Giunto a Messina nel gennaio del 1898 perché chiamato ad insegnare Letteratura Latina presso l’Università degli Studi della città peloritana.
Nominato professore ordinario senza concorso, tramite decreto, dal ministro della Pubblica Istruzione Giovanni Codronchi Argeli, come previsto dall’art. 49 della legge Casati, Giovanni Pascoli si innamorò subito della città dello stretto, al primo fatale impatto.
Il suo primo alloggio messinese fu un appartamento al secondo piano di Via Legnano, al numero civico 66, un’abitazione con gran numero di stanze e diversi fornelli a disposizione. Manca solo il camino, particolare che non sfugge a Mariù che se ne lamenta all’interno della lettera sopra citata, scritta insieme al fratello. Infatti, dopo la prima entusiastica impressione di Messina, la donna muta completamente in negativo la propria opinione, probabilmente condizionata dall’aggravarsi della malattia (il tifo), contratta nel marzo dello stesso anno, si ipotizza mangiando cozze a Ganzirri.

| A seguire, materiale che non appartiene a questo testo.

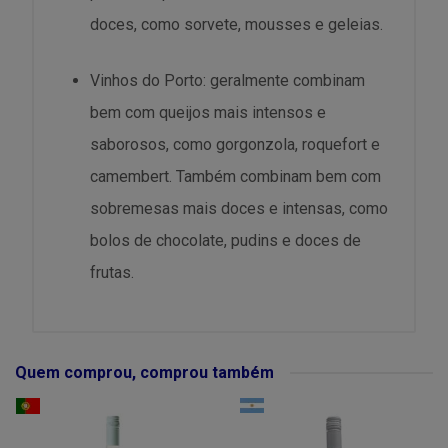
doces, como sorvete, mousses e geleias.
Vinhos do Porto: geralmente combinam
bem com queijos mais intensos e
saborosos, como gorgonzola, roquefort e
camembert. Também combinam bem com
sobremesas mais doces e intensas, como
bolos de chocolate, pudins e doces de
frutas.
Quem comprou, comprou também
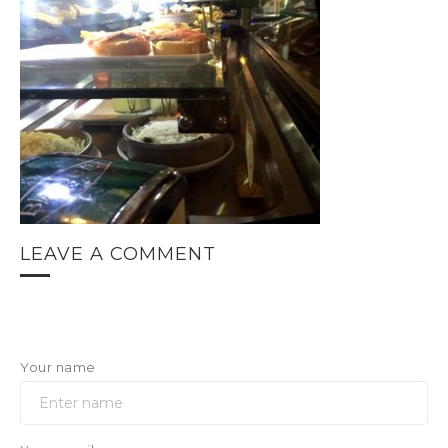
LEAVE A COMMENT
Your name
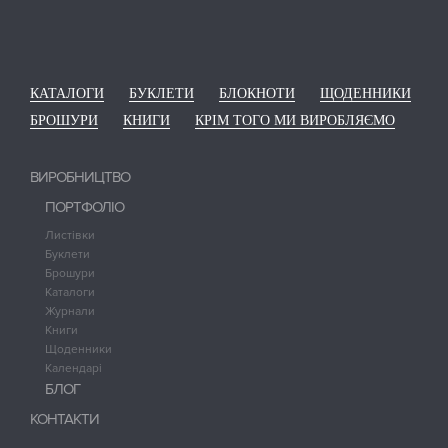
КАТАЛОГИ
БУКЛЕТИ
БЛОКНОТИ
ЩОДЕННИКИ
БРОШУРИ
КНИГИ
КРІМ ТОГО МИ ВИРОБЛЯЄМО
ВИРОБНИЦТВО
ПОРТФОЛІО
Листівки
Буклети
Брошури
Каталоги
Журнали
Книги
Щоденники
Календарі
БЛОГ
КОНТАКТИ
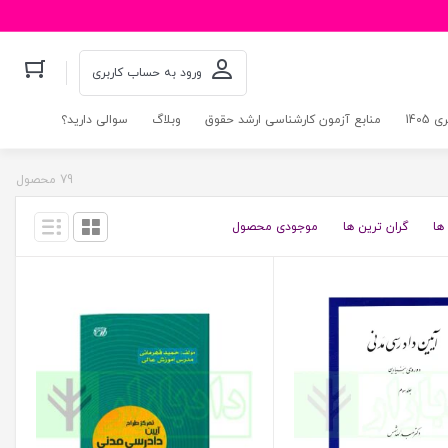
ورود به حساب کاربری
140
منابع آزمون کارشناسی ارشد حقوق
وبلاگ
سوالی دارید؟
79 محصول
ها
گران ترین ها
موجودی محصول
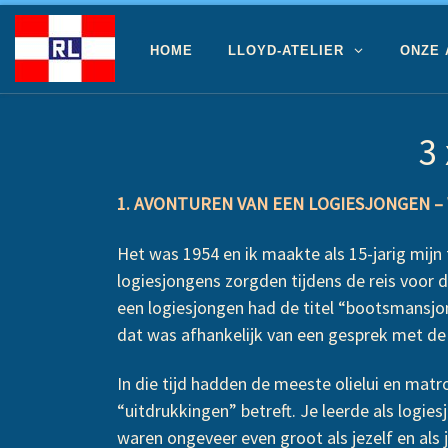
Ga naar inhoud
HOME
LLOYD-ATELIER
ONZE
3
1. AVONTUREN VAN EEN LOGIESJONGEN – W
Het was 1954 en ik maakte als 15-jarig mijn
logiesjongens zorgden tijdens de reis voor 
een logiesjongen had de titel “bootsmansjong
dat was afhankelijk van een gesprek met de 
In die tijd hadden de meeste olielui en ma
“uitdrukkingen” betreft. Je leerde als logies
waren ongeveer even groot als jezelf en als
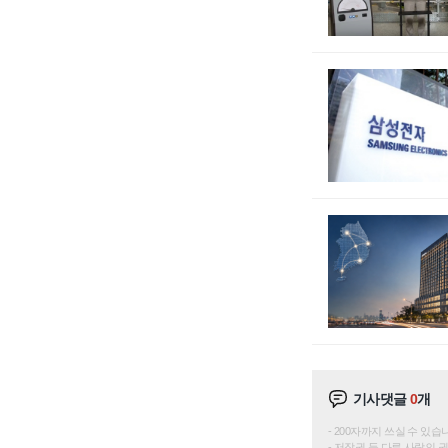
기사댓글
0
개
200자까지 쓰실 수 있습니다. 
저작권 등 다른 사람의 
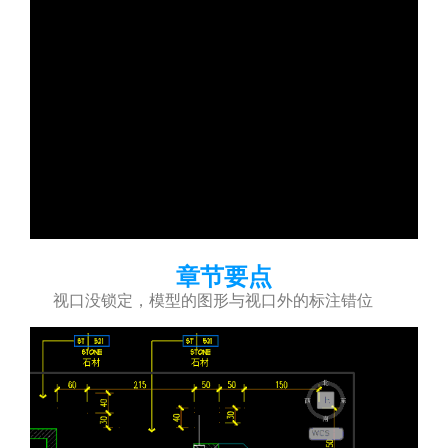
章节要点
视口没锁定，模型的图形与视口外的标注错位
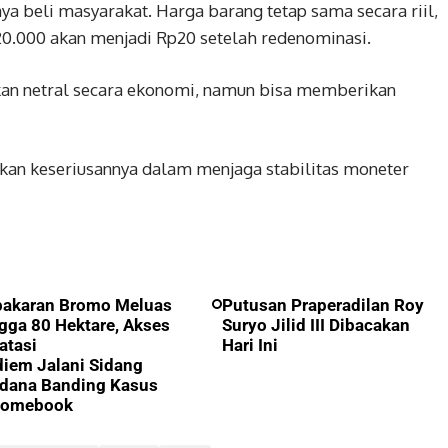
 beli masyarakat. Harga barang tetap sama secara riil,
20.000 akan menjadi Rp20 setelah redenominasi.
kan netral secara ekonomi, namun bisa memberikan
kan keseriusannya dalam menjaga stabilitas moneter
bakaran Bromo Meluas
Putusan Praperadilan Roy
gga 80 Hektare, Akses
Suryo Jilid III Dibacakan
atasi
Hari Ini
iem Jalani Sidang
dana Banding Kasus
romebook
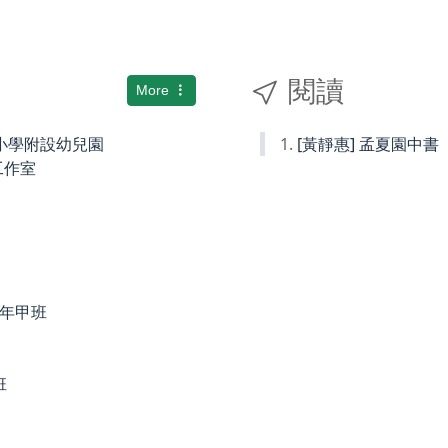
閱讀
More
國民小學附設幼兒園
[黃靜惠] 孟夏園中書
術工作室
度四年甲班
班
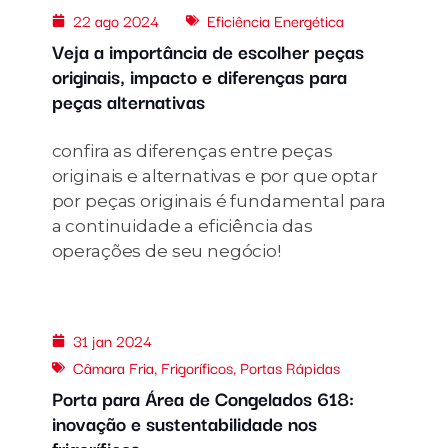
22 ago 2024
Eficiência Energética
Veja a importância de escolher peças
originais, impacto e diferenças para
peças alternativas
confira as diferenças entre peças
originais e alternativas e por que optar
por peças originais é fundamental para
a continuidade a eficiência das
operações de seu negócio!
31 jan 2024
Câmara Fria
,
Frigoríficos
,
Portas Rápidas
Porta para Área de Congelados 618:
inovação e sustentabilidade nos
frigoríficos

Io odio Messina e il suo bel cielo, sempre nuvolo…e il suo bel mare che vedo e il suo popolo…paghiamo carissima anche l’aria che puzza di concerie e di gas…bisogna cuocere tutto…
Malattia che colpì anche il Pascoli, ma che dopo la guarigione di entrambi rimase solo un triste ricordo, riconciliando con la città la stessa Mariù, tornata nuovamente di buon umore.
Amava trascorrere le vacanze estive a Castelvecchio di Barga nella sua diletta bicocca, come amava definirla, ritornando a Messina intorno a novembre per l’inizio dell’anno accademico.
Lasciata la casa di via Legnano, va ad abitare, dopo meno di un anno (siamo ancora nel 1898), in un appartamento di Palazzo Sturiale in piazza Risorgimento al numero civico 162. La zona è quella di nuova espansione a sud di Messina e l’alloggio, da lui descritto, si presenta moderno, ampio e sicuro, nel rispetto delle norme sismiche dell’epoca. E in effetti la sua valutazione sull’edificio si dimostrò impeccabile, considerando che scampò al sisma del 1908, restando ancora oggi in piedi nonostante il sacco edilizio che ha stravolto la città.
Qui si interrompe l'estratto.